Poll: 80% Want Public Health Option

DENVER, Aug. 26 (UPI) -- While eight of 10 Americans say they favor a public health insurance option, fewer than four in 10 can define what that option is, an AARP survey indicates.

The poll, conducted by Penn, Schoen and Berland Associates for AARP, was presented Tuesday in Denver, the Denver Business Journal reported Wednesday.

While results suggest strong agreement among respondents that healthcare delivery and payment must change, it also indicated less agreement on whether the matter required higher taxes or insurance premiums, said Charlie Cook, a political analyst in Washington.

Under President Barack Obama's healthcare reform proposal, a public option would be offered as one choice in a cafeteria-style menu of health insurance packages available to consumers. Some opponents of the public option say it would lead to government-run healthcare.

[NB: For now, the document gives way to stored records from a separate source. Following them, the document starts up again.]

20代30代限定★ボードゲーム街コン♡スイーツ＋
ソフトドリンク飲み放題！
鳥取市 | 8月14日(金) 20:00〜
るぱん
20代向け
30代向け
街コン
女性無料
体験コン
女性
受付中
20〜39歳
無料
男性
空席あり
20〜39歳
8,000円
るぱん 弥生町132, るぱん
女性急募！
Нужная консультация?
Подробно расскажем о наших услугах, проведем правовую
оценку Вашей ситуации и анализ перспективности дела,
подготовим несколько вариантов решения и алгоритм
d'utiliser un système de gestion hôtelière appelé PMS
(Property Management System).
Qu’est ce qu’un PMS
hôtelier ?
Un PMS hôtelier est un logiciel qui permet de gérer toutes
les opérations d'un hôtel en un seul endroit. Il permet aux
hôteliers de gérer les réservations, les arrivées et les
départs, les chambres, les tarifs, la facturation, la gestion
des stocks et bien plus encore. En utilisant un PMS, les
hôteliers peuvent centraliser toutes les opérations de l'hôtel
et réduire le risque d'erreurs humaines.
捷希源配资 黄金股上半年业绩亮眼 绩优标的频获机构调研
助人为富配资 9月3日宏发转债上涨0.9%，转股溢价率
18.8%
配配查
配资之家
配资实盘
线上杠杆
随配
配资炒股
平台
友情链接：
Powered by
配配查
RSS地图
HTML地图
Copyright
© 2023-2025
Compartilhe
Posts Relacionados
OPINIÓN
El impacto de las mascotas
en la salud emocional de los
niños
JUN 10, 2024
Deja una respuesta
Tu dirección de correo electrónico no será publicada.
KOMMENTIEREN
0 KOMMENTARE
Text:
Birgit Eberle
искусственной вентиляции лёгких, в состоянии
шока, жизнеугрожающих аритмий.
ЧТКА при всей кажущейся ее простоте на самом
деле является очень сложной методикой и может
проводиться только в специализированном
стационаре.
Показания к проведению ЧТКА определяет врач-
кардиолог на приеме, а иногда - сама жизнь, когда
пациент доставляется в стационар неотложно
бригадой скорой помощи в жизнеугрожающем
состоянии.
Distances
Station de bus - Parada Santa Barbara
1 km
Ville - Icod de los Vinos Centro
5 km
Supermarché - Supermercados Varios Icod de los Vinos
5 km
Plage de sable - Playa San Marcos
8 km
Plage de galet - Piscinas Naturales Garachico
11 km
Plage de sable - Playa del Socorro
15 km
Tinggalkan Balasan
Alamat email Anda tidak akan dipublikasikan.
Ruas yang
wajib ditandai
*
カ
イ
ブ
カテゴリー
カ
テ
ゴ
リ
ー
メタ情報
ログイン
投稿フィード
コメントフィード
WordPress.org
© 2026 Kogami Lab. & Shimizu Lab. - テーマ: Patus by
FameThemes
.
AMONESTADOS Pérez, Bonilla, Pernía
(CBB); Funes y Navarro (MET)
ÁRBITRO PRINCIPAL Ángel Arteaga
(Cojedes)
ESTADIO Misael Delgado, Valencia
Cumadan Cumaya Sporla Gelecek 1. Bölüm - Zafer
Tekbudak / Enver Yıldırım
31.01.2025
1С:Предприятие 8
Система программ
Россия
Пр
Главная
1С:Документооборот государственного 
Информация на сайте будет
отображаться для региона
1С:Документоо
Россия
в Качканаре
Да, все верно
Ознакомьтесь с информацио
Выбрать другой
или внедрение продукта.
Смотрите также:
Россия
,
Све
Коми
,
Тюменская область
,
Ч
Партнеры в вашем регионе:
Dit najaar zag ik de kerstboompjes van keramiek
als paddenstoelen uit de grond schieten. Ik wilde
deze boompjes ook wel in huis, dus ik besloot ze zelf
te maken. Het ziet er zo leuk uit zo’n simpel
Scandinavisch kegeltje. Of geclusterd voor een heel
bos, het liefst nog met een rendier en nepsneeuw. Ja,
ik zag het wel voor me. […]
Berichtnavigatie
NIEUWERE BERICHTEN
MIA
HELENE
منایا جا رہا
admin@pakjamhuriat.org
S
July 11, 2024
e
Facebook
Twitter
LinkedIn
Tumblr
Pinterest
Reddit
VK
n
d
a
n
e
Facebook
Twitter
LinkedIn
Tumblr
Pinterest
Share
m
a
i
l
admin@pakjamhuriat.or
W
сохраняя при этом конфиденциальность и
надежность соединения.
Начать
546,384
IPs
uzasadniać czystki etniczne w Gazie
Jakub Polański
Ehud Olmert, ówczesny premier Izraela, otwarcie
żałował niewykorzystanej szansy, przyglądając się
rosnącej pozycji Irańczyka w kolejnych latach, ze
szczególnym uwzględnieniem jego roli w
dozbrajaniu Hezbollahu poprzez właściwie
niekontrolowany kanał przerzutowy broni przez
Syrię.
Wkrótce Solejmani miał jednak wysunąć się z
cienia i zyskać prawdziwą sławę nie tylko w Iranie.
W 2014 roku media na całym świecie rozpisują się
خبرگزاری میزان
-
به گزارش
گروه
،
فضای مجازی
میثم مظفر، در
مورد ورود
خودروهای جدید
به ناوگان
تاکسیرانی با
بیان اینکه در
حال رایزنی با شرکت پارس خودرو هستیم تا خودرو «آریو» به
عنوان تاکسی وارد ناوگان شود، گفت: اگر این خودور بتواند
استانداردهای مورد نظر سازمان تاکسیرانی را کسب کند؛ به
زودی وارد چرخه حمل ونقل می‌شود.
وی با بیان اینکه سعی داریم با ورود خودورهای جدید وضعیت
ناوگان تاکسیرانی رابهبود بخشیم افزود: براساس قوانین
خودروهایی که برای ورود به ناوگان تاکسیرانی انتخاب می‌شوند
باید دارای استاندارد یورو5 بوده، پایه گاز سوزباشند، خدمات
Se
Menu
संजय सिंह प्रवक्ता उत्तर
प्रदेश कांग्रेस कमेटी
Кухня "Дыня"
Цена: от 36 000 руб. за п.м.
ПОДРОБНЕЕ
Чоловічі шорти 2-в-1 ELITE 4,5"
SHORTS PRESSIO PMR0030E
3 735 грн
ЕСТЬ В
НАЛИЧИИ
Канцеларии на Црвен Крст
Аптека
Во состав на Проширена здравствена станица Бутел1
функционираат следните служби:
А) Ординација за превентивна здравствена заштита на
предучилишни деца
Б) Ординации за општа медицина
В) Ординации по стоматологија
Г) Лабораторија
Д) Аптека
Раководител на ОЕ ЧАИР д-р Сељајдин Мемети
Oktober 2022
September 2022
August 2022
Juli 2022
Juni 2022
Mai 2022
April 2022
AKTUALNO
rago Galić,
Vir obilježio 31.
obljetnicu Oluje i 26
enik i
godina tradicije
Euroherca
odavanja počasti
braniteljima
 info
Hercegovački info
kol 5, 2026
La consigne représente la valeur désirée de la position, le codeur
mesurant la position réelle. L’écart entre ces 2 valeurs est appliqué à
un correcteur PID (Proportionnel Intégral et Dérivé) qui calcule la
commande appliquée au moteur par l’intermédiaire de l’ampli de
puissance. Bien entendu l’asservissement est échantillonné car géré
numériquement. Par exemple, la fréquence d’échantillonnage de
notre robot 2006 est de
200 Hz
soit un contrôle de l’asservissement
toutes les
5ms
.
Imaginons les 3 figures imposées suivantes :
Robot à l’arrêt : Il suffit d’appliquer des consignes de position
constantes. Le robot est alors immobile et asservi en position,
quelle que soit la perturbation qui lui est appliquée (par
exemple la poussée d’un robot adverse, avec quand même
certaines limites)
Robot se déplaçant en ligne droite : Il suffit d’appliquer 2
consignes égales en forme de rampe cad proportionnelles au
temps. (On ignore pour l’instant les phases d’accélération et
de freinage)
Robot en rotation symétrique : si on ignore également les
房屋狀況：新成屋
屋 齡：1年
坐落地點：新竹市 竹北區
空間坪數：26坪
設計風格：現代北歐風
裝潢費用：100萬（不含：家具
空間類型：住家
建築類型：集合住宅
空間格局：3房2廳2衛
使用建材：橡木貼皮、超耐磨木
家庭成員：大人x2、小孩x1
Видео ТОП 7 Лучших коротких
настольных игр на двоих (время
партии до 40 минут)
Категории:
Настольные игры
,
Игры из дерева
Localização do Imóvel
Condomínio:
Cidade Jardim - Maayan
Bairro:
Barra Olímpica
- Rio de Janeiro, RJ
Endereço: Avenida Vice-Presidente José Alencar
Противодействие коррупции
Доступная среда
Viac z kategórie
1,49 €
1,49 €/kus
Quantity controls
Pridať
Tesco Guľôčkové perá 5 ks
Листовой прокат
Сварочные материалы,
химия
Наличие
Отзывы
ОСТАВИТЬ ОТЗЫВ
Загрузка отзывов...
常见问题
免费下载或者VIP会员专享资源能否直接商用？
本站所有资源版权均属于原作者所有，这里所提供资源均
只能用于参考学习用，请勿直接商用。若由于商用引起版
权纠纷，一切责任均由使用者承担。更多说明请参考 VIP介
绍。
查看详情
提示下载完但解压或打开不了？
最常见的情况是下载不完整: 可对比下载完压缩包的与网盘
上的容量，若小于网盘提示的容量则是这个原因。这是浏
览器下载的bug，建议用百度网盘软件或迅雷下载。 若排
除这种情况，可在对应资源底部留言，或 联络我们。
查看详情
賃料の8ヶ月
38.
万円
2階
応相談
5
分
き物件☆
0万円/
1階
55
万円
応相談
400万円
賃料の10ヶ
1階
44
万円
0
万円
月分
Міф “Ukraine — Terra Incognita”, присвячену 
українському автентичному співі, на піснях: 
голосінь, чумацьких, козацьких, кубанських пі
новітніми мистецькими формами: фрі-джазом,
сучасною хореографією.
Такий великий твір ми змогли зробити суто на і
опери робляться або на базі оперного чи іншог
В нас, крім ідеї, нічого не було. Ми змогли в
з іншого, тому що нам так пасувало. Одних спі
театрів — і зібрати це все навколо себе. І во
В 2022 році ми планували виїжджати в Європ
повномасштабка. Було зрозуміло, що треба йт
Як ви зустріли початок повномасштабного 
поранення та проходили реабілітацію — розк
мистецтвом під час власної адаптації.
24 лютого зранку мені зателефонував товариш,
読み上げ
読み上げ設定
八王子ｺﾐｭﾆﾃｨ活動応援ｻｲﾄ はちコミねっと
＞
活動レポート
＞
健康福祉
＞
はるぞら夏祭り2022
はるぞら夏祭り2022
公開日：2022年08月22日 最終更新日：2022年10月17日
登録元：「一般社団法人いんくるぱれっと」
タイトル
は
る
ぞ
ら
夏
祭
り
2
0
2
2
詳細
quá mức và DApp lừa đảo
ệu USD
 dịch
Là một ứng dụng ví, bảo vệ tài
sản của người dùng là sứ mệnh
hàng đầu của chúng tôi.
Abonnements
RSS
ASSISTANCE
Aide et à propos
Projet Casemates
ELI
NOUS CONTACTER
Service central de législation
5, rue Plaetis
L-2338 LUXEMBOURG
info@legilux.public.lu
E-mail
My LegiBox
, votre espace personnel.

Congress is deep in partisan and philosophical debate over the shape of healthcare reform, with criticism of Obama's plan that includes a public insurance option coming from both Republicans and conservative Democrats.

Poll results indicated nearly 65 percent of those surveyed said they oppose increasing taxes to pay for covering the more than 46 million uninsured Americans, the business journal said. However, a majority polled said they believed all people should be covered and 73 percent said they are unwilling to see private health insurance premiums rise to cover those costs.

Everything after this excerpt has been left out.